* _Assigned task_
Within the listing below, how many lines feature the word "ACCOUNT"? Reply with only that number.

* _Provided information_
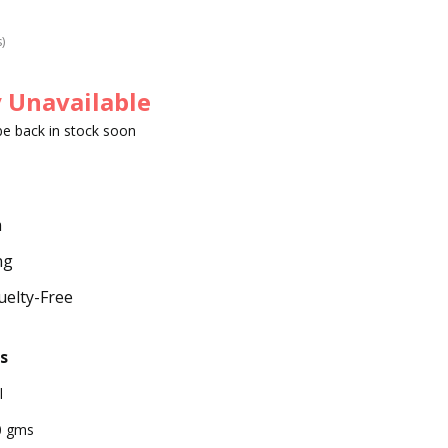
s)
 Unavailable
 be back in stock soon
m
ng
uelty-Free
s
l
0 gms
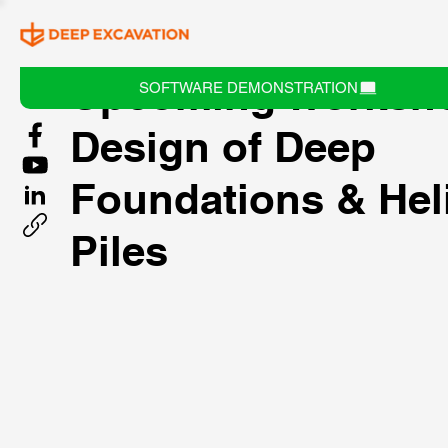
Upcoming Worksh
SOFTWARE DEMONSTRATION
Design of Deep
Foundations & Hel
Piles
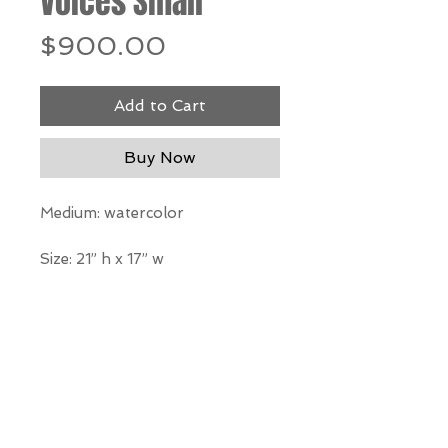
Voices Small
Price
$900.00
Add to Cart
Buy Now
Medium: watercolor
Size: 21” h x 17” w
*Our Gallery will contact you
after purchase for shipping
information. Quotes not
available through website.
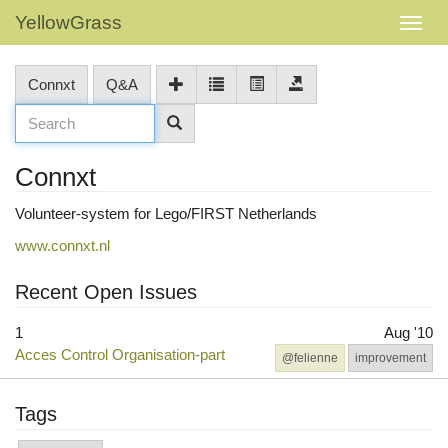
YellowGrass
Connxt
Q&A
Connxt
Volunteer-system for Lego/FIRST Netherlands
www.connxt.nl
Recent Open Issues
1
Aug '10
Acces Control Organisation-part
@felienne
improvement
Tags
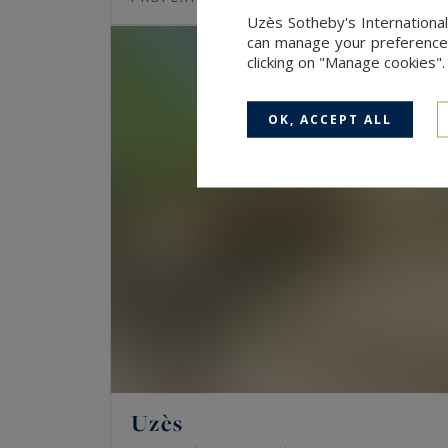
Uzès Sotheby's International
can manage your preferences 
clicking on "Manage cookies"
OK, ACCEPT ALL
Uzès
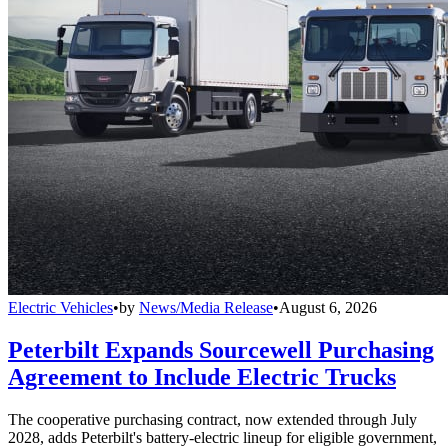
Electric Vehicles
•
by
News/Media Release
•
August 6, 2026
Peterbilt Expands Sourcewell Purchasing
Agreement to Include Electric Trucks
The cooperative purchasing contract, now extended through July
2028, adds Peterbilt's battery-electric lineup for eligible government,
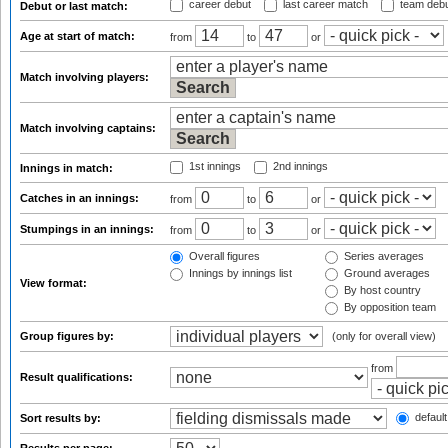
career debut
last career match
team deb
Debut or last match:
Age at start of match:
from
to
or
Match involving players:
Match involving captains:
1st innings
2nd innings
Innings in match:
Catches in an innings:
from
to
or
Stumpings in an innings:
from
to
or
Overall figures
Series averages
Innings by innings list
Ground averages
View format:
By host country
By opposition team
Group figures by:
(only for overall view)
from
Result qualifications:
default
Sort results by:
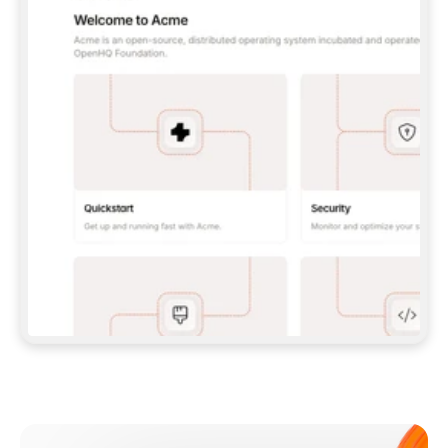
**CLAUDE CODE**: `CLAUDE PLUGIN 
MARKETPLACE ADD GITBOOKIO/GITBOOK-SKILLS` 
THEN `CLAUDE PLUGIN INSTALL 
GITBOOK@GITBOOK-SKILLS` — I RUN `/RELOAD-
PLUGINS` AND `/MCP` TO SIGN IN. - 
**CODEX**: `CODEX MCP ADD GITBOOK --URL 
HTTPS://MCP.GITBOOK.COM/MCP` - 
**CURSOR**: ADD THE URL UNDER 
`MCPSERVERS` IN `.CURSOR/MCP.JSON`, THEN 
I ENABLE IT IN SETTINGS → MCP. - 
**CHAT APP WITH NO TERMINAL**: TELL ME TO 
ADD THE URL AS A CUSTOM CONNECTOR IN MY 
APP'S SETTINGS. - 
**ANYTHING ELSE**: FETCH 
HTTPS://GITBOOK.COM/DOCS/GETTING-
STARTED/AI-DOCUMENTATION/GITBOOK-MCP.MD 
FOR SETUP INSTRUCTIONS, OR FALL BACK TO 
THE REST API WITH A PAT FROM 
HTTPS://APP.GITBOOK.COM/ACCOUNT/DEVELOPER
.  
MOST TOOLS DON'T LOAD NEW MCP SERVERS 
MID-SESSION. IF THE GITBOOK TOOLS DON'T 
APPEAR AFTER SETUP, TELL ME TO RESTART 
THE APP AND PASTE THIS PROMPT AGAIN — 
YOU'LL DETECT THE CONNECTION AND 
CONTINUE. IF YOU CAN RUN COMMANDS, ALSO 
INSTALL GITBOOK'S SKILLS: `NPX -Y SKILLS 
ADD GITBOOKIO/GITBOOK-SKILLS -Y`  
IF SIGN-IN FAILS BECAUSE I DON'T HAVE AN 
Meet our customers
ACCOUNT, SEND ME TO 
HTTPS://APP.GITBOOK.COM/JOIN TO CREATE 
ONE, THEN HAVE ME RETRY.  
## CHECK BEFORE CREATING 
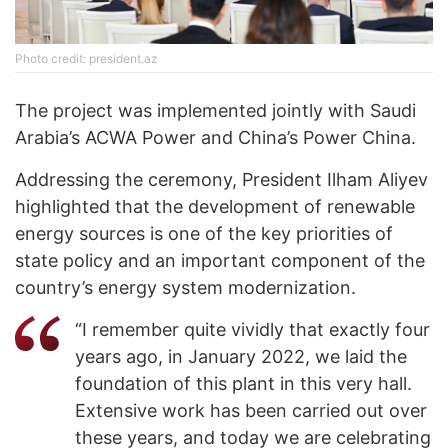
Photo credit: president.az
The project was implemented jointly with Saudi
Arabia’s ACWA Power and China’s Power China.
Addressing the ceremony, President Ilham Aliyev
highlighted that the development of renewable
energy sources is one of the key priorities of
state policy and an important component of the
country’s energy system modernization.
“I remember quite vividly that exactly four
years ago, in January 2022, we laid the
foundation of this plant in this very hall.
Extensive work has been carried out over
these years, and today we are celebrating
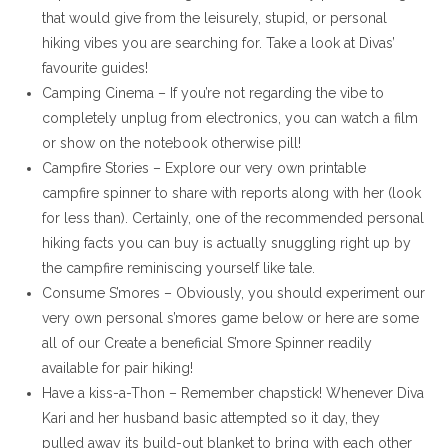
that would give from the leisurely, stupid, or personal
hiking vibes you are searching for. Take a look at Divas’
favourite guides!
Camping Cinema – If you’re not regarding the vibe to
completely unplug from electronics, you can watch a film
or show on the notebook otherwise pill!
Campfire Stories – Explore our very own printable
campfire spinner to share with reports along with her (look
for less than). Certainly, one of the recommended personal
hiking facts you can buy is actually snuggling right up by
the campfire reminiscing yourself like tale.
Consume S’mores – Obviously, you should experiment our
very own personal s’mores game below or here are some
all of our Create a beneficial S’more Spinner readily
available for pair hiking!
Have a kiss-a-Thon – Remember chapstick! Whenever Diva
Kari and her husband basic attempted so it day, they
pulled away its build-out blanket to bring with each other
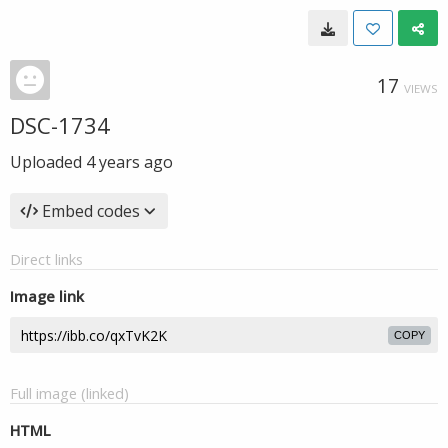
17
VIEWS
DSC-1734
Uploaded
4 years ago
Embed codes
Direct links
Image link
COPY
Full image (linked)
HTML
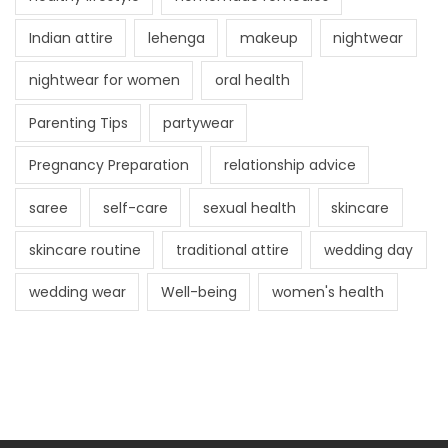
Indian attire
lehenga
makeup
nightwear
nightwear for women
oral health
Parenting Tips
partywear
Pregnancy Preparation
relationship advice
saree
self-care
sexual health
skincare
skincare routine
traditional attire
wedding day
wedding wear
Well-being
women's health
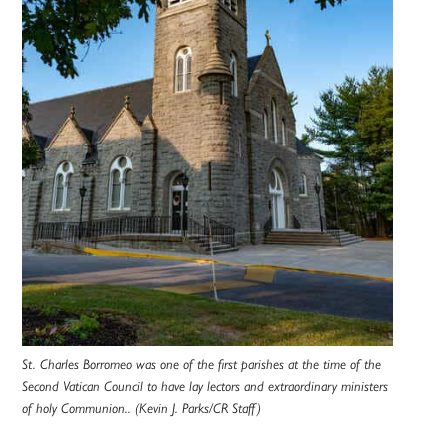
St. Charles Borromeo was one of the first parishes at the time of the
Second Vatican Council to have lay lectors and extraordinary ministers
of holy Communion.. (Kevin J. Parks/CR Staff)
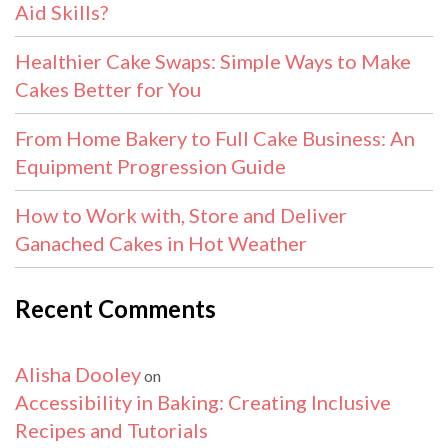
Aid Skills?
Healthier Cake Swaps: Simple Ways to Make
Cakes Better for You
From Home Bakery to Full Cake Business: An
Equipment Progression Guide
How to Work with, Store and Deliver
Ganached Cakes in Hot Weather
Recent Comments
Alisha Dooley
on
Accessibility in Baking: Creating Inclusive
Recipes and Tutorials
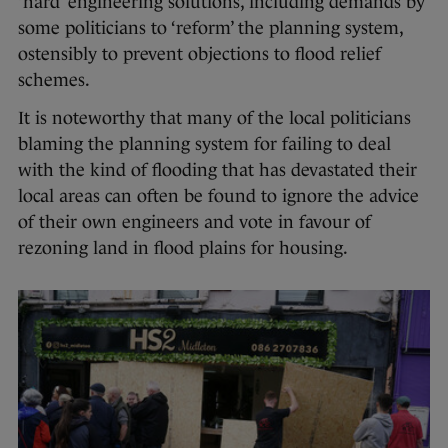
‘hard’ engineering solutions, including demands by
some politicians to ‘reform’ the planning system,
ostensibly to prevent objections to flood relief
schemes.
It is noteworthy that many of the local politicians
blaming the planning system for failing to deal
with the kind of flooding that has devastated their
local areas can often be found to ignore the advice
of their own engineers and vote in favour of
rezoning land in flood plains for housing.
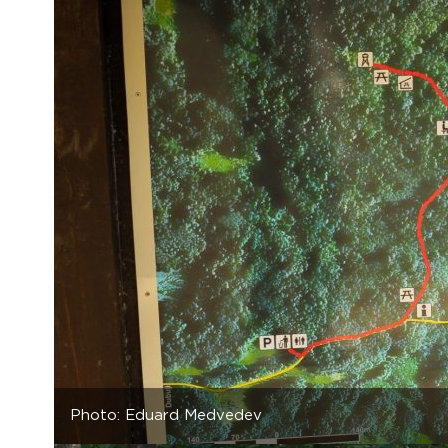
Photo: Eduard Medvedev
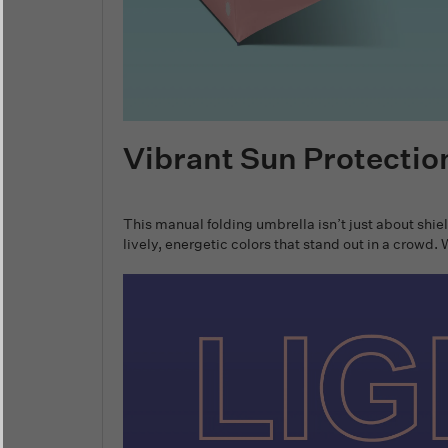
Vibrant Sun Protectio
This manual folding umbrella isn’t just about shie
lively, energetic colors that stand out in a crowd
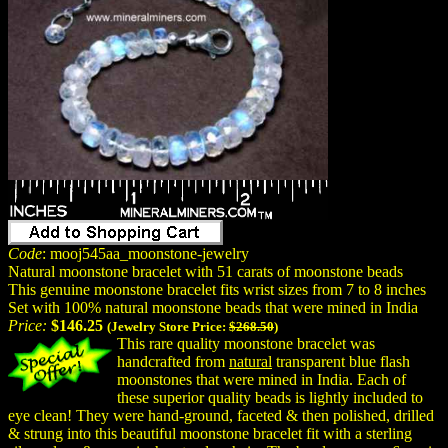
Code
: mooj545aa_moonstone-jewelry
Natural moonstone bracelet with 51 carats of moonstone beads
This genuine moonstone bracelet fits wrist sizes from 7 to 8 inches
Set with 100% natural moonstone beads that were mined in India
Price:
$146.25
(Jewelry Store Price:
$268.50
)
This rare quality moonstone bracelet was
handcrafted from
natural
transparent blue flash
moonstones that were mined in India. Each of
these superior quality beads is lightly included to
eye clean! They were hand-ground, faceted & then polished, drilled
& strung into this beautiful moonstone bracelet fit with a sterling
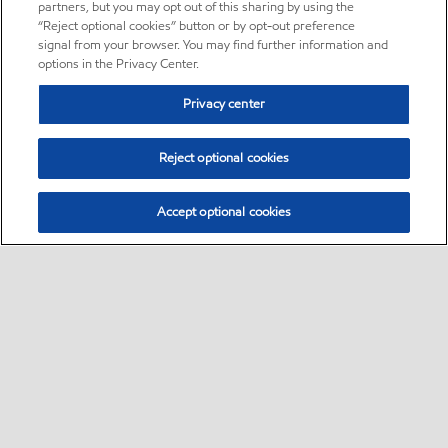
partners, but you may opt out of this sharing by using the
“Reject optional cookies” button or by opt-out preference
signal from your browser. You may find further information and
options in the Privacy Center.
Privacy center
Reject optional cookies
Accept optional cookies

* _Answer space_
2